To calculate final grades, I simply sum up the points obtained by each student (the points will sum up to some number x out of 100) and then use the following scale to determine the letter grade: [0-60] F, [60-62] D-, [63-66] D, [67-69] D+, [70-72] C-, [73-76] C, [77-79] C+, [80-82] B-, [83-86] B, [87-89] B+, [90-92] A-, [93-100] A. I do not curve the grades in any way. All fractions will be rounded up.

Cheating Policy

It's ok to ask your peers about the concepts, algorithms, or approaches needed to do the assignments. We encourage you to do so; both giving and taking advice will help you to learn. However, what you turn in must be your own, or for projects, your group's own work. Looking at or copying code or homework solutions from other people or the Web is strictly prohibited. In particular, looking at other solutions (e.g., from other groups or prior CS 3950 students) is a direct violation. Projects must be entirely the work of the students turning them in, i.e. you and your group members. If you have any questions about using a particular resource, ask the course staff or post a question to the class forum.

All students are subject to the Northeastern University's Academic Integrity Policy. Per CCIS policy, all cases of suspected plagiarism or other academic dishonesty must be referred to the Office of Student Conduct and Conflict Resolution (OSCCR). This may result is deferred suspension, suspension, or expulsion from the university.

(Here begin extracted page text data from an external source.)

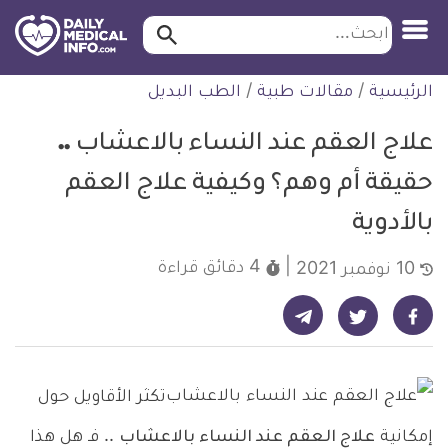
ابحث…
ابحث
معلومة
لتخطي
الرئيسية
/
مقالات طبية
/
الطب البديل
طبية
لمحتوى
موثقة
علاج العقم عند النساء بالاعشاب ..
حقيقة أم وهم؟ وكيفية علاج العقم
بالأدوية
4 دقائق
قراءة
10 نوفمبر 2021
شارك على تيليجرام - ديلي ميديكال انفو
شارك على فيسبوك - ديلي ميديكال انفو
شارك على تويتر - ديلي ميديكال انفو
تكثر الأقاويل حول
إمكانية
علاج العقم عند النساء بالاعشاب
.. فـ هل هذا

Accomodations for Students with Disabilities

If you have a disability-related need for reasonable academic accommodations in this course and have not yet met with a Disability Specialist, please visit www.northeastern.edu/drc and follow the outlined procedure to request services. If the Disability Resource Center has formally approved you for an academic accommodation in this class, please present the instructor with your "Professor Notification Letter" at your earliest convenience, so that we can address your specific needs as early as possible.

Title IX

Title IX makes it clear that violence and harassment based on sex and gender are Civil Rights offenses subject to the same kinds of accountability and the same kinds of support applied to offenses against other protected categories such as race, national origin, etc. If you or someone you know has been harassed or assaulted, you can find the appropriate resources here.